When external capital far outweighs revenue, saying no becomes difficult. And if that funding stops, the runway quickly disappears, often taking the original mission with it.
Bootstrapping is a slower process with a higher initial risk, but it allows founders to build businesses that put customers first, rather than stakeholders.
Balancing risk and reward
There is no question that external investment can make the early stages easier. For bootstrapped startups, there is no safety net. Founders find themselves sweating over cents, second-guessing decisions, and worrying about every hire. There is rarely room in the budget for tools or subscriptions that would make day-to-day work easier.
Those hesitations can slow progress, but the long-term time-cost trade-off of bootstrapping is often positive.
Instead of spending energy building relationships with VCs, inflating metrics, or rushing out features designed to extract value, teams can focus on building what users genuinely need. That extra time allows for more thoughtful product development and fewer costly mistakes before features are pushed live.
Will it take longer to establish the business? Yes.

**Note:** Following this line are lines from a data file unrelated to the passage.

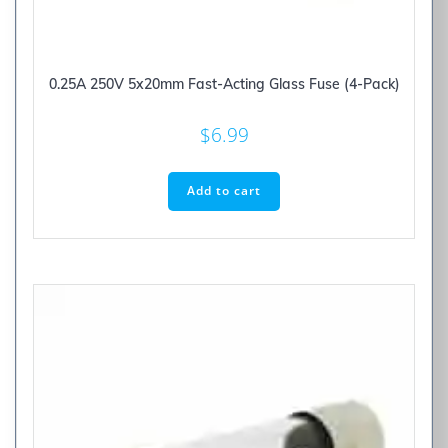
0.25A 250V 5x20mm Fast-Acting Glass Fuse (4-Pack)
$
6.99
Add to cart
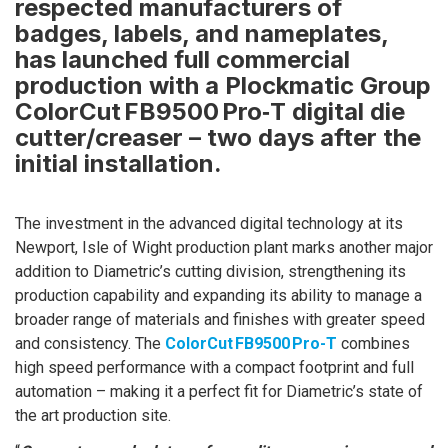
respected manufacturers of
badges, labels, and nameplates,
has launched full commercial
production with a Plockmatic Group
ColorCut FB9500 Pro‑T digital die
cutter/creaser – two days after the
initial installation.
The investment in the advanced digital technology at its
Newport, Isle of Wight production plant marks another major
addition to Diametric’s cutting division, strengthening its
production capability and expanding its ability to manage a
broader range of materials and finishes with greater speed
and consistency. The
ColorCut FB9500 Pro-T
combines
high speed performance with a compact footprint and full
automation – making it a perfect fit for Diametric’s state of
the art production site.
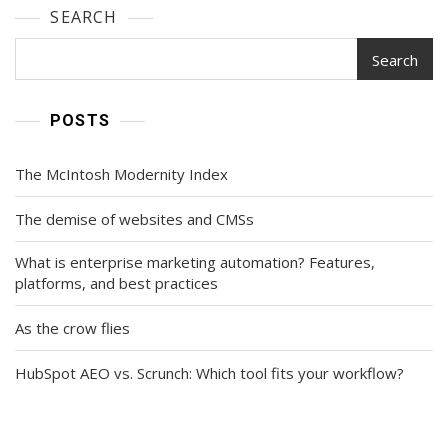
SEARCH
Search
POSTS
The McIntosh Modernity Index
The demise of websites and CMSs
What is enterprise marketing automation? Features,
platforms, and best practices
As the crow flies
HubSpot AEO vs. Scrunch: Which tool fits your workflow?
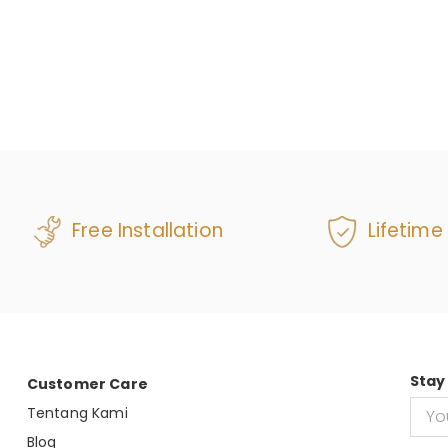
Free Installation
Lifetime
Stay
Customer Care
Tentang Kami
Blog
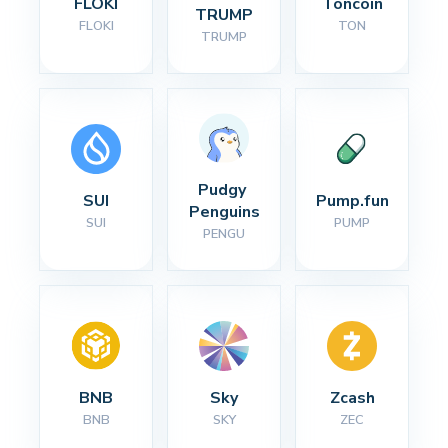
FLOKI
Toncoin
TRUMP
FLOKI
TON
TRUMP
Pudgy 
SUI
Pump.fun
Penguins
SUI
PUMP
PENGU
BNB
Sky
Zcash
BNB
SKY
ZEC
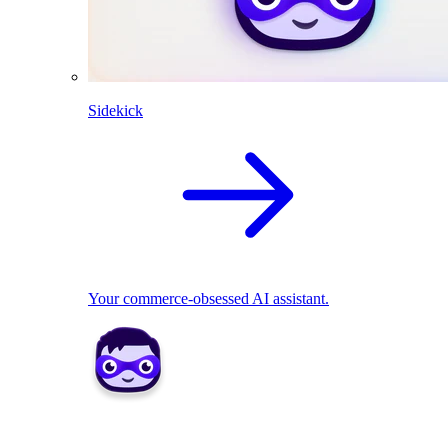
Sidekick
Your commerce-obsessed AI assistant.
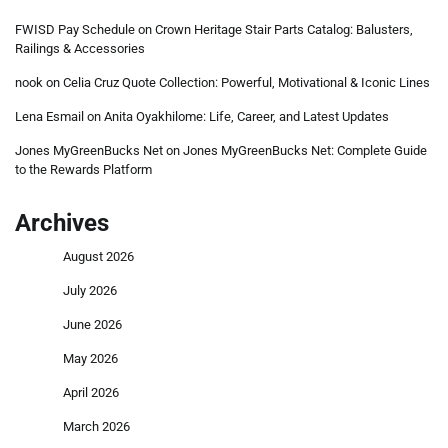
FWISD Pay Schedule
on
Crown Heritage Stair Parts Catalog: Balusters,
Railings & Accessories
nook
on
Celia Cruz Quote Collection: Powerful, Motivational & Iconic Lines
Lena Esmail
on
Anita Oyakhilome: Life, Career, and Latest Updates
Jones MyGreenBucks Net
on
Jones MyGreenBucks Net: Complete Guide
to the Rewards Platform
Archives
August 2026
July 2026
June 2026
May 2026
April 2026
March 2026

But considering that 74% of high-growth digital startups fail due to premature scaling, often by injecting capital before achieving product-market fit, the slower route is frequently the safer one.
Purpose can be profitable
Becoming a unicorn does not have to be the primary goal, but neither does purpose require sacrificing profit.
It is possible to build products that deliver real value while remaining affordable, precisely because there is no pressure to extract maximum short-term returns. That approach tends to foster stronger customer loyalty, higher retention, and more stable revenue over time. High user metrics may look impressive in pitch decks, but they mean little if customers are cancelling as soon as free trials end.

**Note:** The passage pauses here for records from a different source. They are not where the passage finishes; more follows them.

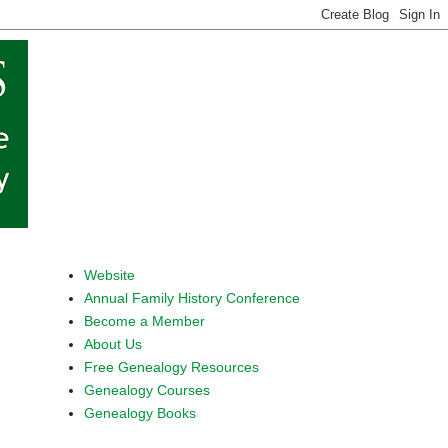
Website
Annual Family History Conference
Become a Member
About Us
Free Genealogy Resources
Genealogy Courses
Genealogy Books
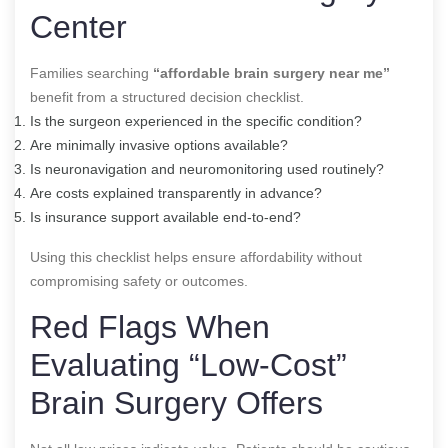
Center
Families searching
“affordable brain surgery near me”
benefit from a structured decision checklist.
Is the surgeon experienced in the specific condition?
Are minimally invasive options available?
Is neuronavigation and neuromonitoring used routinely?
Are costs explained transparently in advance?
Is insurance support available end-to-end?
Using this checklist helps ensure affordability without
compromising safety or outcomes.
Red Flags When
Evaluating “Low-Cost”
Brain Surgery Offers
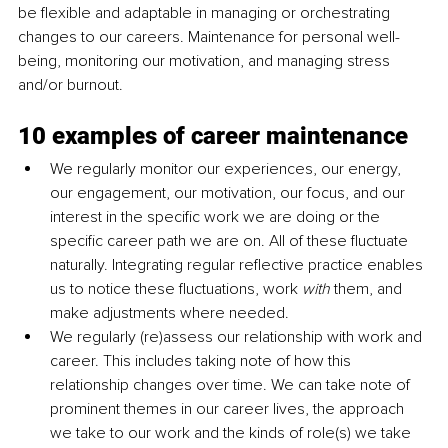
be flexible and adaptable in managing or orchestrating 
changes to our careers. Maintenance for personal well-
being, monitoring our motivation, and managing stress 
and/or burnout.
10 examples of career maintenance
We regularly monitor our experiences, our energy, 
our engagement, our motivation, our focus, and our 
interest in the specific work we are doing or the 
specific career path we are on. All of these fluctuate 
naturally. Integrating regular reflective practice enables 
us to notice these fluctuations, work 
with 
them, and 
make adjustments where needed.
We regularly (re)assess our relationship with work and 
career. This includes taking note of how this 
relationship changes over time. We can take note of 
prominent themes in our career lives, the approach 
we take to our work and the kinds of role(s) we take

In many cases, prioritising purpose and sustainability leads to profitability faster than expected. Well-known tech giants took anywhere from seven to seventeen years to turn a profit. Some bootstrapped businesses achieve it in a fraction of that time.
That outcome is rarely luck. It is usually the result of deliberate decisions focused on sustainability, discipline, and long-term thinking.

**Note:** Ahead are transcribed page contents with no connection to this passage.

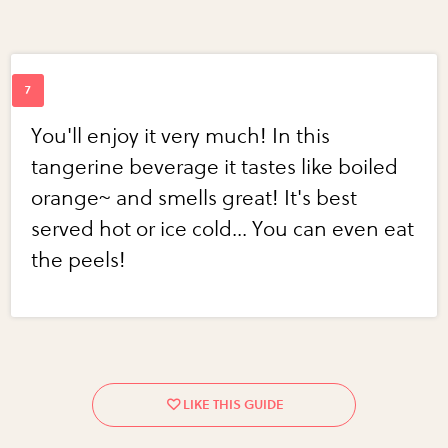
You'll enjoy it very much! In this
tangerine beverage it tastes like boiled
orange~ and smells great! It's best
served hot or ice cold... You can even eat
the peels!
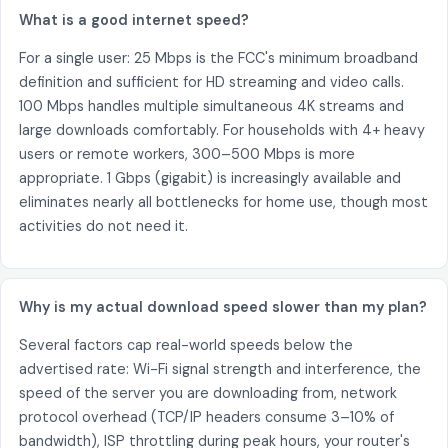
What is a good internet speed?
For a single user: 25 Mbps is the FCC's minimum broadband
definition and sufficient for HD streaming and video calls.
100 Mbps handles multiple simultaneous 4K streams and
large downloads comfortably. For households with 4+ heavy
users or remote workers, 300–500 Mbps is more
appropriate. 1 Gbps (gigabit) is increasingly available and
eliminates nearly all bottlenecks for home use, though most
activities do not need it.
Why is my actual download speed slower than my plan?
Several factors cap real-world speeds below the
advertised rate: Wi-Fi signal strength and interference, the
speed of the server you are downloading from, network
protocol overhead (TCP/IP headers consume 3–10% of
bandwidth), ISP throttling during peak hours, your router's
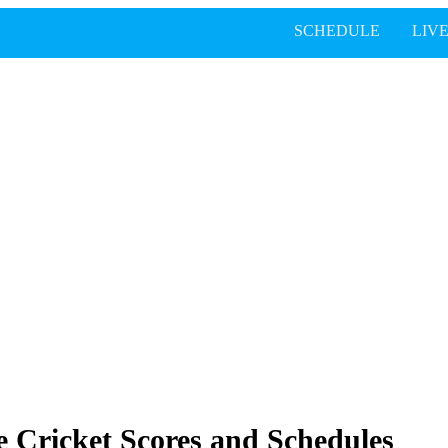
SCHEDULE
LIV
 Cricket Scores and Schedules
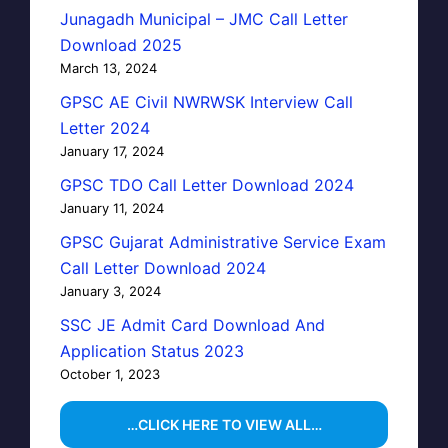
Junagadh Municipal – JMC Call Letter
Download 2025
March 13, 2024
GPSC AE Civil NWRWSK Interview Call
Letter 2024
January 17, 2024
GPSC TDO Call Letter Download 2024
January 11, 2024
GPSC Gujarat Administrative Service Exam
Call Letter Download 2024
January 3, 2024
SSC JE Admit Card Download And
Application Status 2023
October 1, 2023
…CLICK HERE TO VIEW ALL…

Bootstrapping to a billion: Expert tips for self-funded startups
- Prioritise profit first, not growth: Scaling shouldn’t cross your mind until you’ve proven that the business can survive without external capital. Prioritise turning a profit first, even if the numbers are modest, to validate demand, costs, and pricing. Problems are far cheaper and easier to fix when you’re small.
- Build a product that retains: In the early stages, you won’t have capital to mask churn, and one bad month could undo all your hard work. Your product must deliver long-term value, or you’ll spend all your time trying to replace lost users rather than addressing the issues causing them to cancel.
- Don’t spend without purpose: Don’t rush into implementing new software because your competitors are doing it, and don’t hire simply because there’s a little spare in the budget. One bad decision can make a huge dent, so even seemingly small choices require caution. If it doesn’t directly improve retention, revenue, or customer experience, don’t do it.
- Hire your audience: It’s your money on the line, so do you really want to gamble on big ideas without proof of demand? Customer insight is essential, but it’s also costly. The most cost-effective solution is to build a team that is your target audience. They’ve lived with the problems and know precisely how to fix them.
- Put your customers first: Without investors pushing for fast returns, bootstrapped teams can take their time to create real value for customers. That strengthens reputation, increases word of mouth, reduces churn, and ensures customers won’t jump ship if a venture-backed competitor offering a lower price enters the market.